Nonetheless, the YDE is associated with the mass extinction of large mammals in North America. At this time, humans had already spread around the globe and started civilizations. One of these civilizations was the so called Clovis culture that also vanished during the YDE. It is entirely possible that the extinctions coinciding with the YDE are not due to climatological changes, but rather human overkill [1]. The decline in mammal population in turn led to the decline of the Clovis. But as life is complicated, the activity of humans likely conspired with the changing climate to cause the extinction and the downfall of the Clovis.
In contrast to our current civilization, the people 13,000 years ago did not have the means to affect such dramatic climatic changes (going far beyond even our current level of climate change).

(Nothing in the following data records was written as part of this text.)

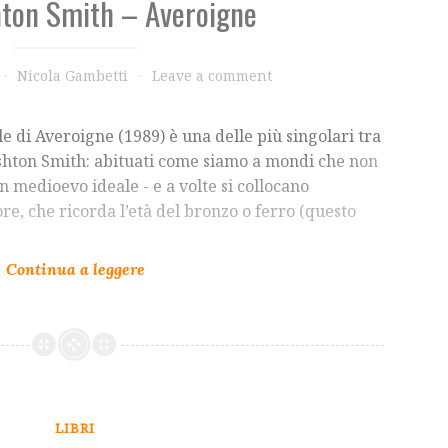
hton Smith – Averoigne
Nicola Gambetti
Leave a comment
 di Averoigne (1989) è una delle più singolari tra
Ashton Smith: abituati come siamo a mondi che non
n medioevo ideale - e a volte si collocano
re, che ricorda l’età del bronzo o ferro (questo
LIBRI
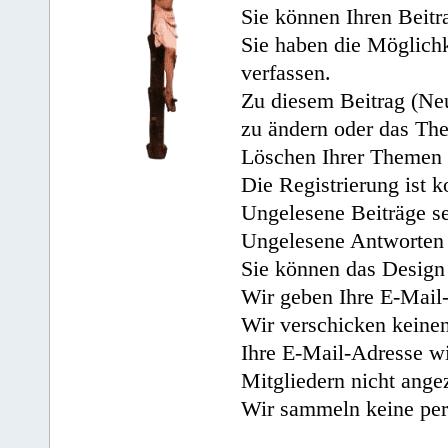
Sie können Ihren Beitr
Sie haben die Möglichk
verfassen.
Zu diesem Beitrag (Neu
zu ändern oder das Th
Löschen Ihrer Themen 
Die Registrierung ist k
Ungelesene Beiträge se
Ungelesene Antworten 
Sie können das Design 
Wir geben Ihre E-Mail-
Wir verschicken keine
Ihre E-Mail-Adresse wi
Mitgliedern nicht angez
Wir sammeln keine per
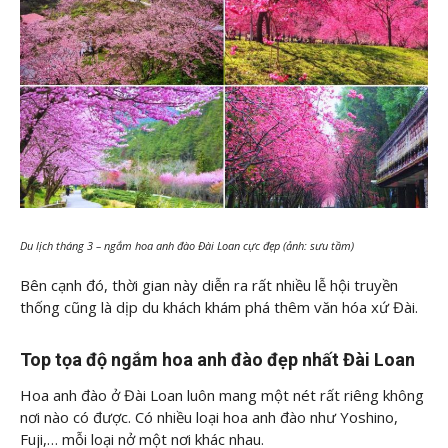
Du lịch tháng 3 – ngắm hoa anh đào Đài Loan cực đẹp (ảnh: sưu tầm)
Bên cạnh đó, thời gian này diễn ra rất nhiều lễ hội truyền
thống cũng là dịp du khách khám phá thêm văn hóa xứ Đài.
Top tọa độ ngắm hoa anh đào đẹp nhất Đài Loan
Hoa anh đào ở Đài Loan luôn mang một nét rất riêng không
nơi nào có được. Có nhiều loại hoa anh đào như Yoshino,
Fuji,… mỗi loại nở một nơi khác nhau.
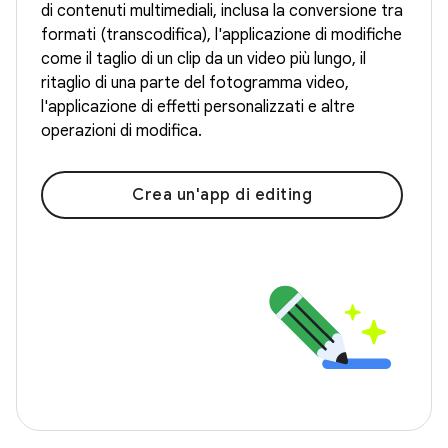
di contenuti multimediali, inclusa la conversione tra
formati (transcodifica), l'applicazione di modifiche
come il taglio di un clip da un video più lungo, il
ritaglio di una parte del fotogramma video,
l'applicazione di effetti personalizzati e altre
operazioni di modifica.
Crea un'app di editing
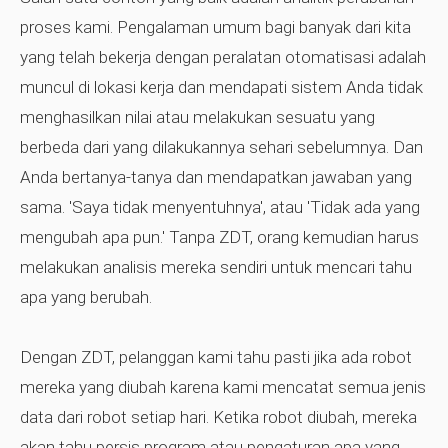
proses kami. Pengalaman umum bagi banyak dari kita
yang telah bekerja dengan peralatan otomatisasi adalah
muncul di lokasi kerja dan mendapati sistem Anda tidak
menghasilkan nilai atau melakukan sesuatu yang
berbeda dari yang dilakukannya sehari sebelumnya. Dan
Anda bertanya-tanya dan mendapatkan jawaban yang
sama. 'Saya tidak menyentuhnya', atau 'Tidak ada yang
mengubah apa pun.' Tanpa ZDT, orang kemudian harus
melakukan analisis mereka sendiri untuk mencari tahu
apa yang berubah.
Dengan ZDT, pelanggan kami tahu pasti jika ada robot
mereka yang diubah karena kami mencatat semua jenis
data dari robot setiap hari. Ketika robot diubah, mereka
akan tahu persis program atau pengaturan apa yang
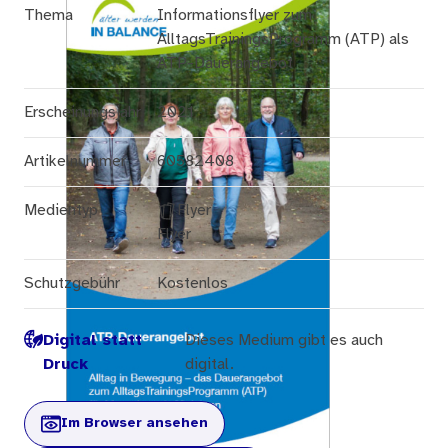
Thema
Informationsflyer zum
AlltagsTrainingsProgramm (ATP) als
ATP-Dauerangebot
Erscheinungsjahr
2021
Artikelnummer
60582408
Medientyp
Flyer
Flyer
Schutzgebühr
Kostenlos
Digital statt
Dieses Medium gibt es auch
Druck
digital.
Im Browser ansehen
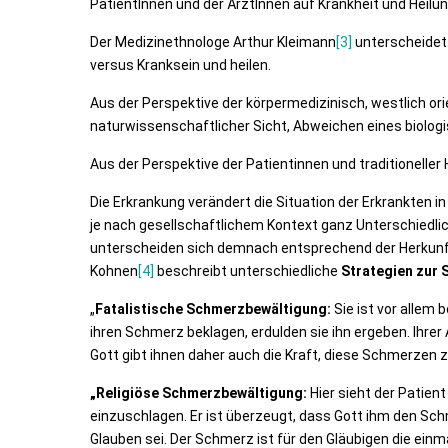
PatientInnen und der ÄrztInnen auf Krankheit und Heilun
Der Medizinethnologe Arthur Kleimann
[3]
unterscheidet
versus Kranksein und heilen.
Aus der Perspektive der körpermedizinisch, westlich ori
naturwissenschaftlicher Sicht, Abweichen eines biolog
Aus der Perspektive der Patientinnen und traditioneller 
Die Erkrankung verändert die Situation der Erkrankten i
je nach gesellschaftlichem Kontext ganz Unterschiedli
unterscheiden sich demnach entsprechend der Herkunft
Kohnen
[4]
beschreibt unterschiedliche
Strategien zur
„
Fatalistische Schmerzbewältigung:
Sie ist vor allem 
ihren Schmerz beklagen, erdulden sie ihn ergeben. Ihr
Gott gibt ihnen daher auch die Kraft, diese Schmerzen z
„Religiöse Schmerzbewältigung:
Hier sieht der Patien
einzuschlagen. Er ist überzeugt, dass Gott ihm den Sch
Glauben sei. Der Schmerz ist für den Gläubigen die ein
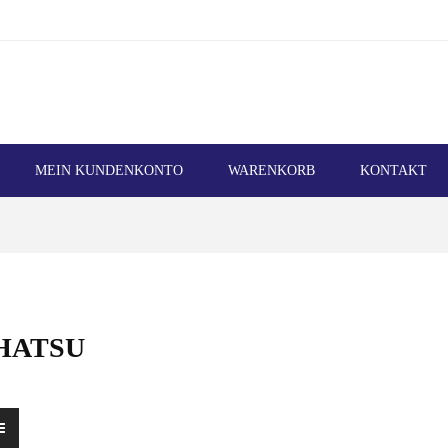
MEIN KUNDENKONTO
WARENKORB
KONTAKT
HATSU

The question now is: what caused the YDE in the first place? A widely held belief is that the melting of the North American ice caps disrupted the thermohaline circulation (the ocean circulation that nowadays brings warm water from the Gulf of Mexico to Western Europe), by dumping large quantities of fresh water into the north Atlantic. In 2007 Firestone et al. proposed an interesting trigger for the melting of the ice caps [2]: An impact of an asteroid, or rather the explosion of an asteroid in the atmosphere. This would have been much stronger version of the 2013 Chelyabinsk meteor. Support for this hypothesis comes from the presence of nanodiamonds in the geological layers associated with the YDE. The only other strata where these diamonds are present is the K-T boundary that marks the global extinction event that killed the dinosaurs [3].

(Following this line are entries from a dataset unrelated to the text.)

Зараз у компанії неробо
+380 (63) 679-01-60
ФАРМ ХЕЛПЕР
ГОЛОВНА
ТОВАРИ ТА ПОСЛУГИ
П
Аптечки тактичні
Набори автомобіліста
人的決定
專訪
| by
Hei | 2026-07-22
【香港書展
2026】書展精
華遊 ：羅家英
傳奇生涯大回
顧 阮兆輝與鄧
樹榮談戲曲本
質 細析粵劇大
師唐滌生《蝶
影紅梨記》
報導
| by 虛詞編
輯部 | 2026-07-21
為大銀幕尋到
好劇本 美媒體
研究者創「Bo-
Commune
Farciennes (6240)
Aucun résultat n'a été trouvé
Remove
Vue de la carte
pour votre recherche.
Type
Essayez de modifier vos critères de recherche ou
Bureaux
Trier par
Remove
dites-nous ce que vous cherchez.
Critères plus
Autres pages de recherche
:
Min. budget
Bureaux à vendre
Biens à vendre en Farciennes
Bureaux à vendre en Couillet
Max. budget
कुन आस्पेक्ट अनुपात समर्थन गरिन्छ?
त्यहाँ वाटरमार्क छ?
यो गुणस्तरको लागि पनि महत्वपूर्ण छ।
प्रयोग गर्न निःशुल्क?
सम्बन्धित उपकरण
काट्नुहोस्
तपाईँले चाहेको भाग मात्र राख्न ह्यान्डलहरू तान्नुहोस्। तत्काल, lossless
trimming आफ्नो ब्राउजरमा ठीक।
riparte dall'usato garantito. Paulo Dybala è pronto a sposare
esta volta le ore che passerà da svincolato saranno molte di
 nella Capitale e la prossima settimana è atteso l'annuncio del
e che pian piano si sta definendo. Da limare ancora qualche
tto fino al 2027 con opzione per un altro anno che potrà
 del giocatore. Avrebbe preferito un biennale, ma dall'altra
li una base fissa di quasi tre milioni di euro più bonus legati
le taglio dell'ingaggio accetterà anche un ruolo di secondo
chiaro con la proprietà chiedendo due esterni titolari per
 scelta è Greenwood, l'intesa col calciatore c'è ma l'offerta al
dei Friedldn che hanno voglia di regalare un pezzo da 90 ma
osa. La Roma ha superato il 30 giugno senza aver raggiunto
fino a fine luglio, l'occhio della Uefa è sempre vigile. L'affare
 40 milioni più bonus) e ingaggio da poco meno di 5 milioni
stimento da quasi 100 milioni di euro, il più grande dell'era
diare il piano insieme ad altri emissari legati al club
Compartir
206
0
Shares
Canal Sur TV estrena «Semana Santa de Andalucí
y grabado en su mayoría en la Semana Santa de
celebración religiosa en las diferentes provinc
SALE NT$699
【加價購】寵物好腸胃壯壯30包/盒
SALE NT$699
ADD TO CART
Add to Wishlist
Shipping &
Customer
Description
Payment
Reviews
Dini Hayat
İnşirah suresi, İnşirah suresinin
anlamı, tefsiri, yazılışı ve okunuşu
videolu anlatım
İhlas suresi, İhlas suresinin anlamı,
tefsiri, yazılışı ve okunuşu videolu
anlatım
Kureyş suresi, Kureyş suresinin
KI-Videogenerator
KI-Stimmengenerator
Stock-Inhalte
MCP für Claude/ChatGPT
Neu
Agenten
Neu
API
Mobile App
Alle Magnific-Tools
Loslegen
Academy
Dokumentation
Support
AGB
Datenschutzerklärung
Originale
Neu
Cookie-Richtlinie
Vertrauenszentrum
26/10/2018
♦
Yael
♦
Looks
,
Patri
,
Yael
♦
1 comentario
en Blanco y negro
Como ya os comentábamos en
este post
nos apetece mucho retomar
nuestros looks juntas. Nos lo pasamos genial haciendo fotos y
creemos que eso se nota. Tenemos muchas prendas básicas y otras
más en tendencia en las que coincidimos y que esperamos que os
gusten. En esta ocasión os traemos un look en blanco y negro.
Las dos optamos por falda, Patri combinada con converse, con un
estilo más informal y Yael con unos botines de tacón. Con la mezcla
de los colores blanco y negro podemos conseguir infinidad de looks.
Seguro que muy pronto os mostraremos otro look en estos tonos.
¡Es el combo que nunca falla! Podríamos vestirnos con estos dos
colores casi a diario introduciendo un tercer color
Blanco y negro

The impact hypothesis is however hotly debated [4]. Many of the original markers used to determine that an impact took place have later been discredited, as it turned out they can also be produced by earthly phenomena, e.g. volcanism. The markers left over on the other hand could not be consistently reproduced by other research groups. One problem is that different groups include different kinds of nanodiamonds in their analysis or use different calibration scales for the dating of samples. The uncertainty in the dating is often several hundreds of years so that it is not clear if potential impact markers have been deposited at the same time or in independent events. Additionally the uncertainty in the age of the samples makes it hard to pin them to the relatively narrow time frame for the beginning of the YDE. The impact event might thus have happened significantly before or after the onset of the YDE, or it might not have happened at all. After all new climate models suggest that the melting of the North American ice sheets could have occurred without a specific trigger such as the proposed impact.
So where are we left if the impact is not necessary to explain the behavior of the climate and the evidence for an impact is disputed? There is certainly the possibility that an impact took place without changing the climate, but the main question seems to be if the impact ever occurred.
Stephan Koehler
Read more:
[1] Samdom et al., Proceedings of the Royal Society B 281, 20133254 (2014).
[2] Firestone et al., PNAS 104(41), 16016-16021 (2007).
[3] Kinzie et al., Journal of Geology 122(5), 475-505 (2014).
[4] van Hoesel et al., Quaternary Science Reviews 83, 95-114 (2014).